L’altro giorno ero in giro per il bosco e sono passato a trovarlo. Stava affilando la catena della motosega e io mi sono fatto spiegare come si deve passare la lima. Siamo rimasti a parlare una mezz’oretta buona, lui continuava a lavorare, non smette mai, non ha tempo da perdere, sembra consistere tutto e solo in quello che fa: abbattere, tagliare, azionare il verricello, spostare i tronchi con la pinza montata sul braccio della ruspa, accatastarli in buon ordine. Mi sono scoperto a pensare che non avrebbe potuto fare altro che questo, nella vita, sembra uno di loro, un albero anche lui. Nessuna possibilità ulteriore, nessuna scelta alternativa, la sua persuasione è il sudore in cui dissipa la sua energia. Poi si è alzato, ha avviato la motosega, si è accanito contro un tronco enorme con la consueta gentilezza, e io mi sono sentito un po’ in colpa perché la sua stanchezza, il mal di schiena che lo accompagna quando a fine giornata sale in furgone, la testa svuotata dalla fatica quotidiana, tutte queste cose e i pensieri che la solitudine si incaponisce a sbattergli in faccia, ecco, in me si traducono in retorica, in vuoto e vano tentativo di capire un’esistenza che non è la mia.

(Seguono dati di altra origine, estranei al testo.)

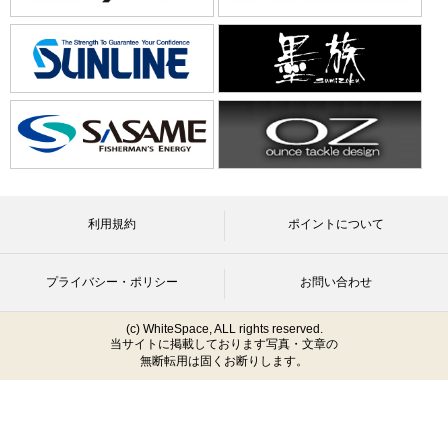
利用規約
ポイントについて
プライバシー・ポリシー
お問い合わせ
(c) WhiteSpace, ALL rights reserved.
当サイトに掲載しております写真・文章の
無断転用は固くお断りします。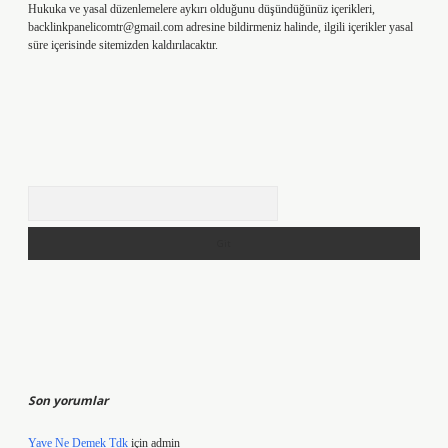
Hukuka ve yasal düzenlemelere aykırı olduğunu düşündüğünüz içerikleri,
backlinkpanelicomtr@gmail.com
adresine bildirmeniz halinde, ilgili içerikler yasal
süre içerisinde sitemizden kaldırılacaktır.
Arama
Son yorumlar
Yave Ne Demek Tdk
için
admin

C’era sì il Luca, per qualche settimana, che gli dava una mano, mi dice quando gli chiedo se non sia il caso di prendere qualcuno per aiutarlo in un lavoro così pesante, ma ha smesso perché sua madre aveva paura che si facesse male e lui non voleva essere la causa della sua preoccupazione. Luca, con quella timidezza che in paesi come questi è una rivincita, il salvacondotto degli introversi per riconoscersi tra di loro, e sottrarsi alla diffidenza con cui gli abitanti di qui guardano naturalmente ai chiacchieroni, a quelli troppo sicuri di sé. Luca che dà sempre una mano a chiunque, perché nel garage ha la falciatrice, un trattore ben più vecchio di lui, una miriade di attrezzi da cui si allontana in sella al suo trial per infilarsi in un sentiero.
Al bosco è capitato in una notte quello che al paese è successo negli ultimi trent’anni. In tanti se ne sono andati, sradicati dal progresso. Lo spopolamento è un uragano altrettanto micidiale, solo che avviene al rallentatore, provocando una calamità antropologica le cui proporzioni sono difficili da stimare e i cui effetti si propagano stancamente, nel tempo e nello spazio, come onde sismiche. Quello che ha fatto un giro di vento, la forza con cui la tempesta si è accanita sui rami, lo ha fatto lo sviluppo sulle braccia dei più giovani, travolgendone i destini e inchiodandoli alle presse, ai torni, alle scrivanie, agli sportelli. Non è stata solo la comodità, ci si è messa la mancanza di una prospettiva concreta. E l’illusione di un’emancipazione fasulla che ha tramato in maniera subdola, con le seduzioni a buon mercato delle luci della città e i ricatti belli e buoni del mercato del lavoro.
La sirena ha cantato e ora continua a scandire la fine e l’inizio dei turni. La metafora è di quelle scontate, è abusata e ovvia. Però è davvero andata così: c’è un parallelismo evidente tra la tabula rasa con cui Vaia ha messo fine all’ottobre del 2018 e il disboscamento della comunità che a fianco di quegli stessi alberi oggi prostrati ci viveva da secoli. Una corrispondenza simbolica che urta l’anima. Il tempo provoca sempre un mutamento, ma certi mutamenti sono così lenti che non ce ne accorgiamo nemmeno. Un processo nascosto, inesorabile, fatale. Ci sei in mezzo, tutto sembra andare come al solito, non ci fai caso fino a quando non ti svegli e scopri di aver perso per strada le condizioni minime per non stare lì a sopravvivere soltanto. E decidi di lasciare il paese, sradicandoti seppure a malincuore.